Yine de biraz Beşiktaş’ı konuşmaya çalışalım… Maç sonu verdiği demeçte Beşiktaş’ın oyununu kendisi de şikayet eden Şenol Güneş, geldiğinden beri net bir oyun planı oluşturamadı. Burada suçlu aramak boşuna… Sezona başlayan Valerin İsmael kendi anlayışı çerçevesinde orta sahayı pas geçen önde baskılı, dinamik ve direkt atağa kalkan bir takım kurmak istedi ve transferler de bu oyun anlayışına göre yapıldı. Bu oyun heyecan yaratmadı dense ayıp olur. İsmael, kimsenin bir anlam veremediği kronikleşen yanlış oyuncu değişiklikleriyle puanlar kaybetmese muhtemelen Beşiktaş bugün şampiyonluktan kopmazdı.

İsmael’in oyununda orta sahalar mücadeleci özellikleriyle ön plana çıkıyordu ve asla oyun kurucu bir rol verilmiyordu. Güneş’in oyunu öyle değil. Şenol Güneş oyunu orta sahada kurmak istiyor. Ama bu sefer elinde Atiba-Oğuzhan ya da Selçuk-Colman yok. Salih ve Gedson asla bu rolde başarılı olacak tipte oyuncular değiller. Bu maç bir de Amir olmayınca, Omar Colley’in ve Masuaku’nun kaleciye gönderdiği uzun toplarla geçen bir maç izledik. 

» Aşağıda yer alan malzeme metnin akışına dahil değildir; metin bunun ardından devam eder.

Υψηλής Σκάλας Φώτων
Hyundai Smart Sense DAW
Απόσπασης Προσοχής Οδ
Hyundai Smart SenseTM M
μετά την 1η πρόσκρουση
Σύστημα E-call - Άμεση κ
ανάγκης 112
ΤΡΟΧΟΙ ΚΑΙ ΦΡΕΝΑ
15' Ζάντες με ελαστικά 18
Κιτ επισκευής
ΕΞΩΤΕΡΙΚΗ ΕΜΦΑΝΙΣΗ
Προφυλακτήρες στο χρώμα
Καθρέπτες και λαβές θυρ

Maçın son 20 dakikası ise oldukça hareketli geçti. 68. dakikada Ghezzal ve Maxim çıkınca Trabzonspor rakibinden daha üstün orta sahasıyla üst üste pozisyonlar buldu. Ama Mert’e takıldı ve inanılmaz goller kaçtı. Mert kaleye geçtiğinden beri iyi oynuyor ve artık rakipleri için tıpkı Muslera gibi psikolojik bir etki de yaratıyor.

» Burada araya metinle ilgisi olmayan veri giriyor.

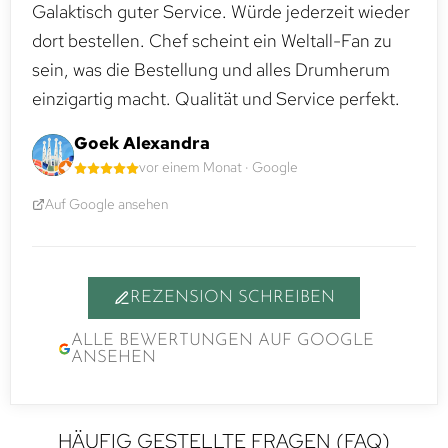
Galaktisch guter Service. Würde jederzeit wieder
dort bestellen. Chef scheint ein Weltall-Fan zu
sein, was die Bestellung und alles Drumherum
einzigartig macht. Qualität und Service perfekt.
Goek Alexandra
vor einem Monat · Google
Auf Google ansehen
REZENSION SCHREIBEN
ALLE BEWERTUNGEN AUF GOOGLE
ANSEHEN
HÄUFIG GESTELLTE FRAGEN (FAQ)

Şu masala geri dönelim… Masallar finali için dinlenir. Anne-babalar masal anlatırken çocuklar uyuya kalmamak için direnirler. Acaba bu masal nasıl bitecek? Masal boyunca yaşananlar acaba nereye varacak? Bu merak, insanı o finali heyecanla duymaya, görmeye götürüyor. Türk Futbol Masalının finali masal boyunca yaşanan gelişmelerin hakkını vermiyor. İnsanı çileden çıkartacak hakem hataları, yenilmemek üzere maç kurgusu yapan teknik direktörler, üç-beş maçta teknik direktör değiştiren yöneticiler, hiçbir şey beğenmeyen yazar ve yorumcular… Üstelik bunlar hemen her sezonun anahtar kelimeleri oluyor. “Uyuya kalan çocuklar ne kadar da şanslı” dedirtecek finaller…  

Bugünlük de böyle olsun. İnşallah başka zaman heyecanlı maçları da yazarız…

Maçın İyisi: Mert Günok. Kazanılan 1 puanın sahibi.

Maçın Kötüsü: Aslında “maçın kendisi” demek lazım, ama Ghezzal’ı da ekleyelim.